Le seul qui ne transmet ni colère ni surprise, c'est Eliam.

Je braque mon regard sur lui, le détaillant à imprimer son image sur ma rétine.
Sous ses boucles noires, il n'y a des rides sur son front que parce qu'il lève hypocritement les sourcils. Son étonnement est feint, il ne faut pas être un expert pour s'en apercevoir. Oh, c'est pas non plus comme si il cherchait à le cacher ! Le sourire malicieux qu'il aborde discrédite formidablement son cinéma.

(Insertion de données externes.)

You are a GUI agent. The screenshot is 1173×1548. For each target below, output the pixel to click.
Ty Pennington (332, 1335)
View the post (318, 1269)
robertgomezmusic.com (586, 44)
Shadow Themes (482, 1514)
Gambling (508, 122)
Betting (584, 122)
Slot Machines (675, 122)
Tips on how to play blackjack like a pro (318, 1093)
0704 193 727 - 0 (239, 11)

Il regarde la sculpture avec amusement. Et quand d'autres pourraient penser qu'il se moque de l'accident, que ça ne le touche pas, je sais qu'il rigole des réactions provoquées.
Il rigole des souffles étouffés dans l'assemblées et des grimaces de toute son équipe devant le sabotage.

Son sabotage.

Mon cœur bat de plus en plus fort. Mes mains sont moites, l'émotion me submerge.

Il a... il a fait ce que je m'apprêtait à faire.
Lui, sans aucune raison valable, il a saboté le travail de son équipe !

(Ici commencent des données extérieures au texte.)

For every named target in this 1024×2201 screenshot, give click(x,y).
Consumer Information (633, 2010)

C'est loin d'être drôle, il en rit. C'est un traître, un abominable traître !
Mais cette nouvelle me réjouie tant que je me retrouve à sourire avec lui.

La chance a tourné, Adama paye enfin !

MERCI !

Eliam se tourne nonchalamment vers les tribunes, sourire en plein sur les lèvres. Ce visage innocent, il fait battre mon cœur plus fort. 

Ça l'a peut-être amusé. C'est le genre d'Eliam ça, faire des coups foireux pour le plaisir de se discréditer aux yeux de tous.
Mais peu importe parce que grâce à ça, le garçon m'a vengée.